Lightsabers don't have to be EMP resistant. EMPs are not the all powerful killer of electronics that TV, books, and movies have made them out to be. Delicate radios, computers, and other electronics, especially with antennas? Sure, probably ought to be worried. A simple, robust weapon system that's been bonded together at a molecular level via the Force and can withstand just about any conditions you care to name? Probably won't even notice.
 
Saran Drast said:
Read the Jedi Path book. Seriously, read it. It's the main reason I know anything about Lightsaber combat (That and Jensaraii1 on Youtube)

Also, realize that no lightsaber that I know of to this point is EMP resistant, and a big enough explosive will kill ANY force user. I don't care who you are, a nuke to the face will kill you.
Lightsabers are emp resistant. They have a literal EM field that surrounds their plasma blades.
 
I_Am_The_Walrus said:
because Niman and Makashi are two totally different ways of training and thinking apparently.
Just noticed this:
Niman is a combination of portions of all lightaber forms before it, which includes Makashi.
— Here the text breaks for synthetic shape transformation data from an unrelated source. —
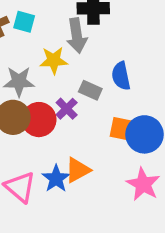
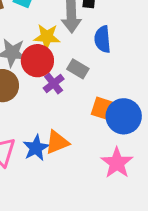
blue semicircle: (121, 76) -> (102, 39), moved
red circle: (39, 120) -> (37, 61), moved

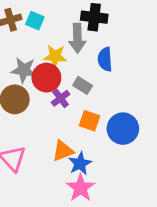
orange square: (103, 108) -> (89, 121), moved
blue star: (36, 148) -> (80, 164), moved
pink star: (117, 163) -> (80, 188), moved

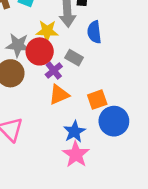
orange square: (89, 121) -> (97, 100), moved, turned -36
blue circle: (123, 129) -> (114, 121), moved
orange triangle: (63, 151) -> (59, 95), moved

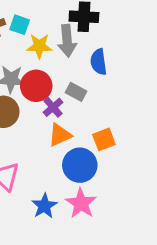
yellow star: (47, 31) -> (39, 46), moved
blue circle: (114, 121) -> (80, 165), moved
blue star: (74, 132) -> (44, 206), moved

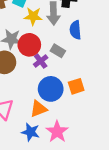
orange triangle: (60, 135) -> (39, 109), moved
blue circle: (80, 165) -> (51, 89), moved
blue star: (44, 206) -> (31, 132), turned -30

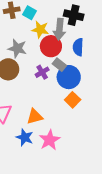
red circle: (29, 45) -> (51, 46), moved
orange square: (76, 86) -> (73, 100), turned -35
blue circle: (51, 89) -> (69, 77), moved

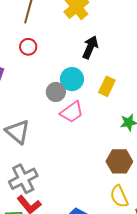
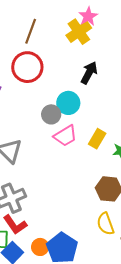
red circle: (28, 47) -> (27, 67), size x1.8
yellow rectangle: (107, 86) -> (97, 139), moved

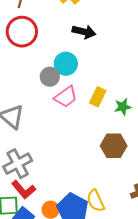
black arrow: (89, 73) -> (84, 32), turned 80
yellow semicircle: (105, 224) -> (96, 201), moved

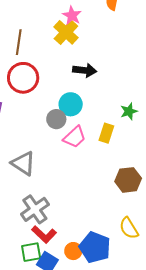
green star: (123, 107) -> (129, 111), moved
yellow semicircle: (96, 201) -> (129, 228), moved

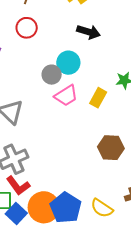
red circle: (23, 78) -> (27, 28), size x0.7
yellow semicircle: (129, 228) -> (102, 208), moved, turned -35
orange circle: (73, 251) -> (44, 207), size x1.8

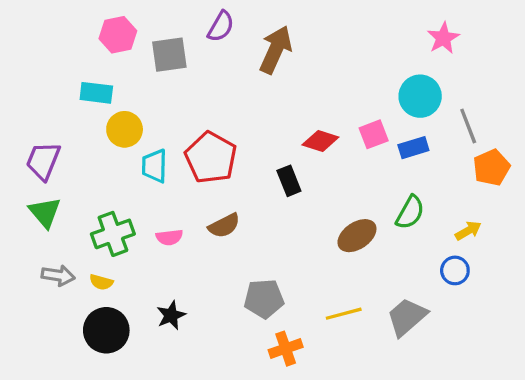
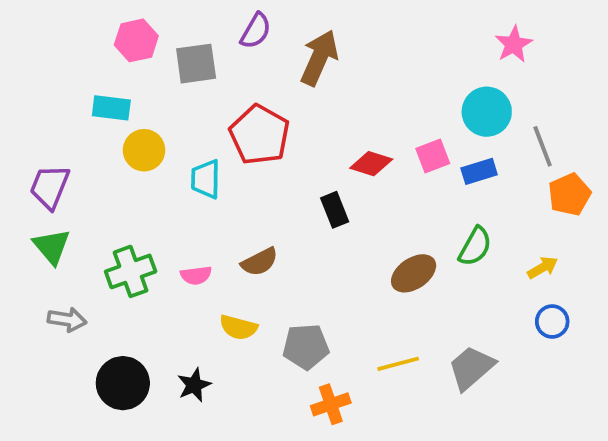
red pentagon: (211, 158) -> (260, 135), moved
cyan trapezoid: (154, 166) -> (206, 179), moved
blue circle: (455, 270) -> (552, 322), moved
yellow semicircle: (101, 282) -> (238, 327), moved, size x1.4
black star: (171, 315) -> (194, 385), moved

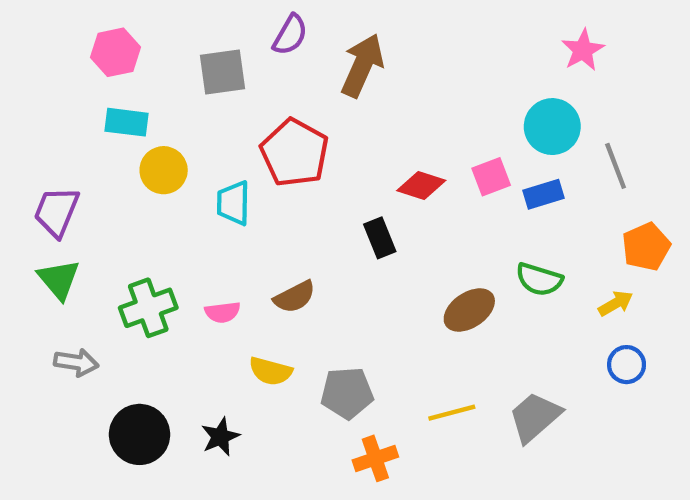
pink hexagon: (136, 40) -> (116, 52), moved
orange pentagon: (570, 194) -> (646, 247), moved
green semicircle: (475, 246) -> (539, 279), turned 78

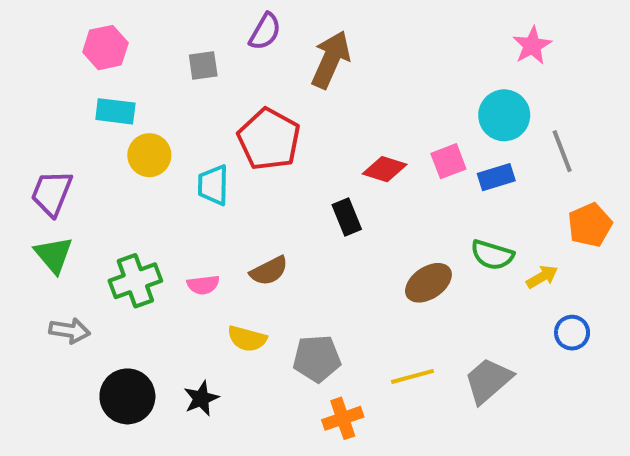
gray square: (223, 72) -> (203, 65), size x0.7
yellow arrow: (616, 303) -> (542, 277), moved

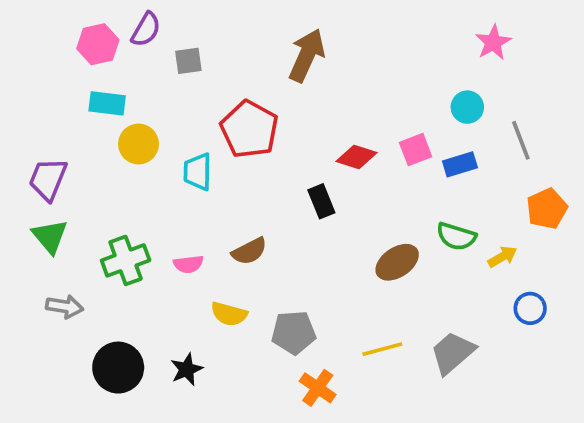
purple semicircle: (265, 32) -> (146, 29), moved
cyan circle: (504, 115) -> (467, 107), size x0.7
orange cross: (343, 418) -> (318, 388), turned -36

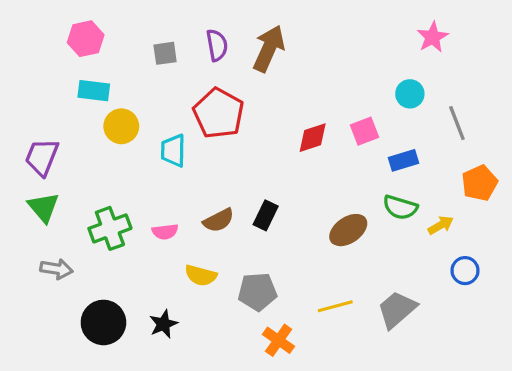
purple semicircle: (146, 29) -> (217, 45), moved, turned -40
red diamond: (356, 157) -> (313, 138), turned -36
blue rectangle: (460, 164) -> (403, 160), moved
black rectangle: (321, 201) -> (266, 215), moved, turned 48

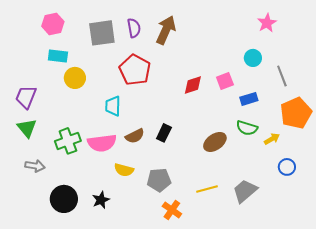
gray square: (165, 53) -> (102, 33), size x1.8
cyan trapezoid: (173, 151) -> (113, 106), moved
orange pentagon: (480, 183) -> (296, 113), size x1.4
pink semicircle: (165, 232) -> (102, 143), size x1.8

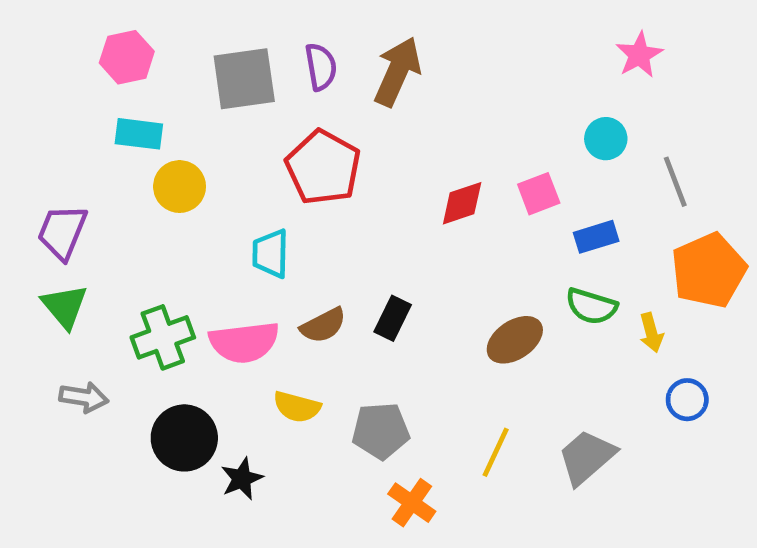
yellow arrow: (272, 139) -> (651, 333), turned 105
yellow line: (207, 189) -> (496, 452), turned -50
black circle: (64, 199) -> (184, 438), moved

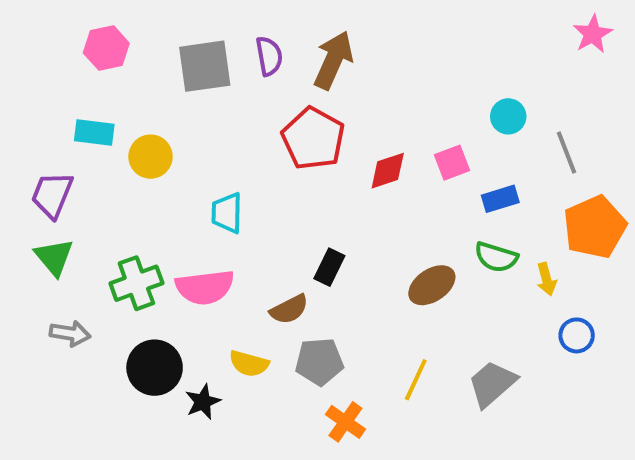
pink star: (639, 55) -> (593, 34), moved
cyan rectangle: (139, 134) -> (94, 132), moved
red pentagon: (323, 167) -> (313, 138), moved
brown semicircle: (323, 325) -> (289, 309), moved
yellow semicircle: (297, 407) -> (249, 364), moved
While Niman may be very different as a whole from Makashi, if you utilize the portions of Niman which utilize portions of Makashi, you get the combination I am referring to. Utilization of telekinetic dirty tricks while actively dueling and other such tactics. I call it "fighting smart", though I'd say it's just a more crude style of Makashi than anything.

I can't say anything on the Makashi / Ataru combination. That just doesn't make any sense (they're fairly opposite).
 
[member="Braith Achlys"] There are weirder styles out there. Jerrec was a Makashi user who seemed to mix it with Niman's, as you put it, 'fighting smart' but used wider sweeping strikes like in Shii-Cho.


And on the subject of styles, Niman using lightsaber and a blaster. And my sith uses Juyo with Shii cho. Gotta love those combos.
 
[member="Braith Achlys"]

Well I certainly think the deft use of Force attacks within Makashi makes sense. I've seen some sources say Niman has bits of Makashi and others that it doesn't.

Juyo is one of those things that seem like Soresu: they aren't a set of moves but rather a philosophy which takes from other preexisting sets of attacks or defenses. Namely Form I and II for Soresu and a bit of this and that for Juyo. That's just one Walrus' interpretation.